Imagine a function W that is supposed to predict the weather. It takes in a time-of-day (represented as a number 0 through 23) and a day of the week, and outputs a prediction of temperature (between 0 and 90 degrees, rounded to the nearest 10 degrees), and whether it will be sunny, precipitating, or cloudy. It looks like this:

This isn't too complicated. We all learned in kindergarten about functions, and plugging values into them, and composing them, and how it's associative, and so on.

To make things more interesting, we could imagine that it's a randomized function. What information do we need to know about it now? For every set of inputs and set of outputs, we want to know the probability those outputs come out, given those inputs. The situation looks like this, for example:

I'm really depicting W twice, (as I did above) once pictorially, and once in the more traditional "texty" way that is meant to be reminiscent of tensor algebra. Also, all that's really depicted there is just one example entry of W.

In the "texty" version, we put the outputs of the function as superscripts on the W. They're clearly outputs in the sense that they're the prediction, but you have to admit that they're functioning kind of like inputs to W, too. If I give W its input subscripts and output superscripts, then it gives me back a probability. To fully specify the randomized function that is W, we have to choose $24 \times 7 \times 10 \times 3$ probability numbers.

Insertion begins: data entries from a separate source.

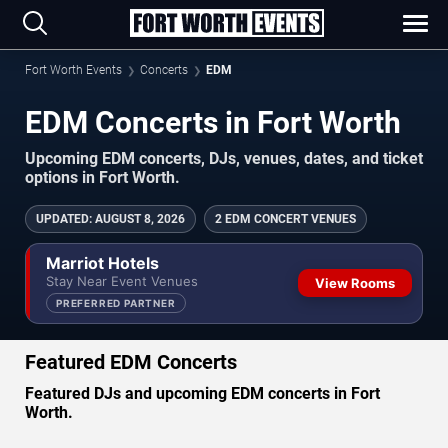
Fort Worth Events
Concerts
EDM
EDM Concerts in Fort Worth
Upcoming EDM concerts, DJs, venues, dates, and ticket
options in Fort Worth.
UPDATED
:
AUGUST 8, 2026
2 EDM CONCERT VENUES
Marriot Hotels
Stay Near Event Venues
View Rooms
PREFERRED PARTNER
Featured EDM Concerts
Featured DJs and upcoming EDM concerts in Fort
Worth.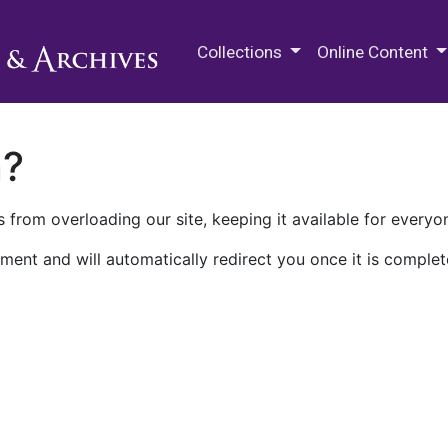
M.E. Grenander Department of
Collections
Online Content
n?
 from overloading our site, keeping it available for everyo
ment and will automatically redirect you once it is complet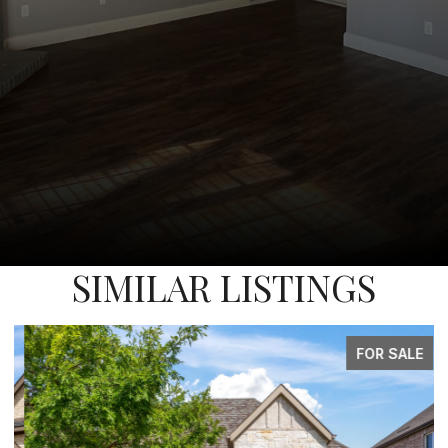
SIMILAR LISTINGS
FOR SALE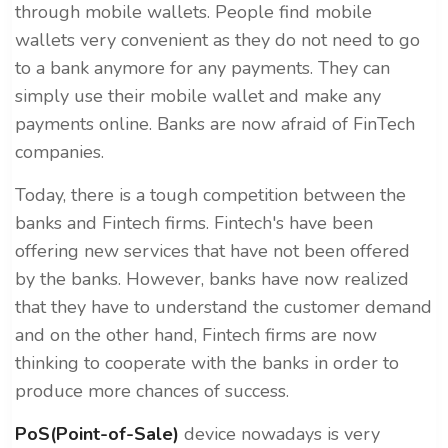
through mobile wallets. People find mobile
wallets very convenient as they do not need to go
to a bank anymore for any payments. They can
simply use their mobile wallet and make any
payments online. Banks are now afraid of FinTech
companies.
Today, there is a tough competition between the
banks and Fintech firms. Fintech's have been
offering new services that have not been offered
by the banks. However, banks have now realized
that they have to understand the customer demand
and on the other hand, Fintech firms are now
thinking to cooperate with the banks in order to
produce more chances of success.
PoS(Point-of-Sale)
device nowadays is very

Anyhow, let's imagine a couple of other probabilistic functions:

Here I'm showing C pictorially and textually, and just giving U pictorially; you should be able to fill in what a typical entry of U would look like. C predicts what kind of clothing (sweater, tshirt, tank top) to wear given the temperature. U predicts whether we'll take an umbrella is needed, given the precipitation. To specify C, we need to give $10\times 3$ probability numbers; probability of sweater given 0$^\circ F$, probability of sweater given 10$^\circ F$, ... probability of tshirt given 0$^\circ F$, ... probability of tank top given 80$^\circ F$, probability of tank top given 90$^\circ F$. To specify U, we need to give $3\times 2$ numbers.

We can compose randomized functions just like we can compose regular functions. Here's a picture of combining the weather function with the clothing and umbrella functions:

We call the whole big mess "B". It's a randomized function from time and weekday to clothing and umbrella-status. How can we actually compute probability values for B? For instance, what's the probability that we wear a tshirt and don't have an umbrella on Tuesday at 7am?

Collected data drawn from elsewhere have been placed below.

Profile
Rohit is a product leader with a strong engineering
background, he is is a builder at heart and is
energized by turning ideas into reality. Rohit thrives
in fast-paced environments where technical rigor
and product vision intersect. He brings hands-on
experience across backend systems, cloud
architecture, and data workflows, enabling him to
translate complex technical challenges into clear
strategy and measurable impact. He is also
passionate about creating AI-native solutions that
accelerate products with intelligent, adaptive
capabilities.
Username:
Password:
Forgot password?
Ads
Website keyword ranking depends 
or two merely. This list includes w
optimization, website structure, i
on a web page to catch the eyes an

Here I appeal to your intuitions about probabilities of things that depend on other things. To find that probability, we have to consider all the possibilities of what could happen with the weather, and sum over them. The probability that we wear a tshirt and don't have an umbrella on Tuesday at 7am is the sum over all temperatures and weathers, of the probability of that temperature and weather happening at Tuesday at 7am, times the probability of wearing a tshirt given that temperature, time the probability of having an umbrella given that weather. In a doodle, it looks like this:

This looks exactly like a tensor contraction formula, because it is one. Each variable being summed over corresponds to a 'wire' hooking up the input of some function to the output of another. The variable therefore occurs once as a superscript (output) and once as a subscript (input). This is why the Einstein summation convention makes good sense.

The moral here is that in some sense "all tensors are" are little probabilistic functions from a few inputs to a few outputs. The way in which that is a lie is that real tensors are free to not satisfy a couple of the axioms of probability! Their entries don't have to be between 0 and 1, and they don't have to sum to 1 like probabilities do. But their notion of input and output, and the way they compose are very similar, and I find it very intuitively helpful to think about the two as related.